Quizá algún encrucijadense en el exilio, que es donde podría leerme, repase estas líneas, y también recuerde a mi padre, y a mi abuela. Quizá muchos cubanos que lean estas líneas se pregunten a qué lugar fueron a parar la tolerancia y las buenas maneras que alguna vez tuvo Cuba, incluso cuando el acceso a los estudios superiores no era tan común como lo es hoy. Por estos días son muchas más las “universidades”, son más los que estudian en ellas, pero habría que preguntarse lo qué aprenden o al menos qué les enseñan. Lo primero que dejan en claro las universidades es que deben ser fieles si es que pretenden concluir sus estudios, de lo contrario le podría suceder a cualquiera lo mismo que a Gaudencio, aquel compañero de mi hermano que no pudo entrar a la vocacional aunque fuera, de entre todos, el mejor.

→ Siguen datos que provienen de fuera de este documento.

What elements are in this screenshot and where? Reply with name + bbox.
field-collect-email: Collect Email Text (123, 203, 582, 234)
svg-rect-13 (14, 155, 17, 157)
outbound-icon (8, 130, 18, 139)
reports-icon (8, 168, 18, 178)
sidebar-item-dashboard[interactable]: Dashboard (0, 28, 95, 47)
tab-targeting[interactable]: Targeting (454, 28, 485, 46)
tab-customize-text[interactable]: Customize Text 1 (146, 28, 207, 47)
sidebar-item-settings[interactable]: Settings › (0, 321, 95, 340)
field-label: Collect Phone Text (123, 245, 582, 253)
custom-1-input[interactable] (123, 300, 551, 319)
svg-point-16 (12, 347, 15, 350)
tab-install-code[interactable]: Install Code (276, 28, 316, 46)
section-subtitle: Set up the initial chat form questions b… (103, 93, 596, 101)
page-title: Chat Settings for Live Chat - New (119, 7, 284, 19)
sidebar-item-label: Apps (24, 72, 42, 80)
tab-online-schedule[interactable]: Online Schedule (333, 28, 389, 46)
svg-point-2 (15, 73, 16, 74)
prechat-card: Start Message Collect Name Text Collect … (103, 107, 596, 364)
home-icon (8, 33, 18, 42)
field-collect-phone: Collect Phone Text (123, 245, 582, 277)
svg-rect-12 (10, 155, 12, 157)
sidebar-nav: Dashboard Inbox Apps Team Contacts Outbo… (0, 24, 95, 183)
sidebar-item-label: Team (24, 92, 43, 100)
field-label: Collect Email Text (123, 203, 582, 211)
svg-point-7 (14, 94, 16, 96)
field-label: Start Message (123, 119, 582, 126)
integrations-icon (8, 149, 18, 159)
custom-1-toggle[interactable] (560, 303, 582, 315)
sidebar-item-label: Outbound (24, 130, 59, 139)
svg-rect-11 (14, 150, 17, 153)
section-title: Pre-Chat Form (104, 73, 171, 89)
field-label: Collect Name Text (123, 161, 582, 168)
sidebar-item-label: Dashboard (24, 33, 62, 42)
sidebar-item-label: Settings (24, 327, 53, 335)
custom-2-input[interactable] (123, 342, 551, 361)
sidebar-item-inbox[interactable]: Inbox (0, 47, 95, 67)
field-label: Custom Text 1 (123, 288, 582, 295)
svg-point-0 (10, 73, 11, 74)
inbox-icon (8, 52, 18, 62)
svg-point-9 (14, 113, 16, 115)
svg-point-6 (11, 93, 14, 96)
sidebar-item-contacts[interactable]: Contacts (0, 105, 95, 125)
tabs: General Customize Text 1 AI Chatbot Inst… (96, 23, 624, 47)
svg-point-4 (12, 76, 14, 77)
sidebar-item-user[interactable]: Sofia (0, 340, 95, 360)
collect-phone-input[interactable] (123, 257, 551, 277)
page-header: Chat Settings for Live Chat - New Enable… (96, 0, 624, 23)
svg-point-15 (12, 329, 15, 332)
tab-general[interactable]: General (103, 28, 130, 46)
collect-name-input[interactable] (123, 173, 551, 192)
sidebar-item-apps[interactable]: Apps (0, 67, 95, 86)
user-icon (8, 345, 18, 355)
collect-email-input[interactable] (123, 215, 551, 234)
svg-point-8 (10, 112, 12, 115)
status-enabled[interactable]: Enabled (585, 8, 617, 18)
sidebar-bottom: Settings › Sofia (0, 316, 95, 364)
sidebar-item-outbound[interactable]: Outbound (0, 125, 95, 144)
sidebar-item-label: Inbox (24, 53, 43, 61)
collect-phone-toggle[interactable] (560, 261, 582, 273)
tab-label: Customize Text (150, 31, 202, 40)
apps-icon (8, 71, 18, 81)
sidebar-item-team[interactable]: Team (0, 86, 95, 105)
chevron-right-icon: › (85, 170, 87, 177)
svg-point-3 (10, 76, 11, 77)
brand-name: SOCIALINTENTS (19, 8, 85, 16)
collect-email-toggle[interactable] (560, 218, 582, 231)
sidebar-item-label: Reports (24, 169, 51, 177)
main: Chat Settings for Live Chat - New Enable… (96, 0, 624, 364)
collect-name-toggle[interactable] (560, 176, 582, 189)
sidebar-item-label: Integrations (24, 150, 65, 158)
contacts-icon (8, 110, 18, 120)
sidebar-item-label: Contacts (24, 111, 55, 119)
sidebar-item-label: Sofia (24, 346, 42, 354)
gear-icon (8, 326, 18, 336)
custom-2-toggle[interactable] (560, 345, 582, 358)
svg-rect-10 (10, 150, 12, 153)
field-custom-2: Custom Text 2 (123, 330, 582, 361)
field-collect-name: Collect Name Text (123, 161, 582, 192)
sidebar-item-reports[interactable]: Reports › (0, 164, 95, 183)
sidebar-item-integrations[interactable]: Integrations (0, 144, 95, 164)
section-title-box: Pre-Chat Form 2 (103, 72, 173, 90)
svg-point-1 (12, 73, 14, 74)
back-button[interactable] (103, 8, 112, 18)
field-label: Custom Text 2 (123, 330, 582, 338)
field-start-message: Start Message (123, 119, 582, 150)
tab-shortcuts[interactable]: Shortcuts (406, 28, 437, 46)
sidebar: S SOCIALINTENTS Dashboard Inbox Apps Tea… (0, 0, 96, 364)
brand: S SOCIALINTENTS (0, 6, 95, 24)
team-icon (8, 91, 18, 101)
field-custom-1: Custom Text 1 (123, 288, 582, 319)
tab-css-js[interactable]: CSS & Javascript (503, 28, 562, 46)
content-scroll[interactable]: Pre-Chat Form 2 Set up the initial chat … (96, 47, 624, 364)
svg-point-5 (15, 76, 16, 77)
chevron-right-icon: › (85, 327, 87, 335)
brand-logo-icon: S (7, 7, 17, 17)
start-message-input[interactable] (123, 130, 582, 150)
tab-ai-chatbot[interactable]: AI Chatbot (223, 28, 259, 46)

Hoy mi padre y mi abuela estarían cumpliendo años, pero ya no están, porque todo lo que comienza termina, incluso la vida de aquellos que queremos mucho. Hoy, después de sesenta años de intolerancia, pienso en ellos y me pregunto por lo que pensarían si vieran, desde el sitio en que se encuentran, esta Cuba que hoy vivimos, me pregunto qué comentarios harían de este oprobio. Hoy, por mi padre y mi abuela, me gustaría convocar a la tolerancia, al diálogo, pero no saldré a la calle a pedirlo porque tengo la certeza de que terminaría preso. Hoy, el comentario más “tolerante” que se podría hacer en Cuba es, sin dudas: “Si quieres sobrevivir deja de meterte con el gobierno”. Hoy mi abuela y mi padre cumplirían año si la intolerante muerte no existiera.